- [What is expected]: Your task is to transcribe the data exactly while omitting each picture.

BEGIN Given records

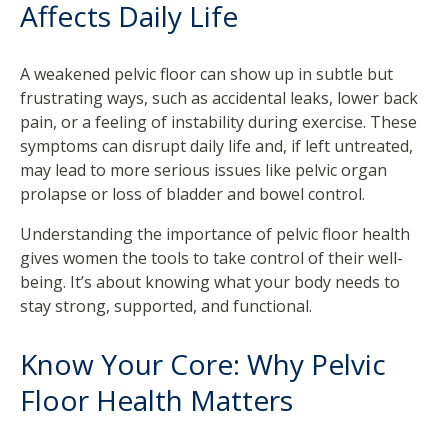
Affects Daily Life
A weakened pelvic floor can show up in subtle but
frustrating ways, such as accidental leaks, lower back
pain, or a feeling of instability during exercise. These
symptoms can disrupt daily life and, if left untreated,
may lead to more serious issues like pelvic organ
prolapse or loss of bladder and bowel control.
Understanding the importance of pelvic floor health
gives women the tools to take control of their well-
being. It’s about knowing what your body needs to
stay strong, supported, and functional.
Know Your Core: Why Pelvic
Floor Health Matters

END Given records

- [Worked solution]:
Affects Daily Life
A weakened pelvic floor can show up in subtle but
frustrating ways, such as accidental leaks, lower back
pain, or a feeling of instability during exercise. These
symptoms can disrupt daily life and, if left untreated,
may lead to more serious issues like pelvic organ
prolapse or loss of bladder and bowel control.
Understanding the importance of pelvic floor health
gives women the tools to take control of their well-
being. It’s about knowing what your body needs to
stay strong, supported, and functional.
Know Your Core: Why Pelvic
Floor Health Matters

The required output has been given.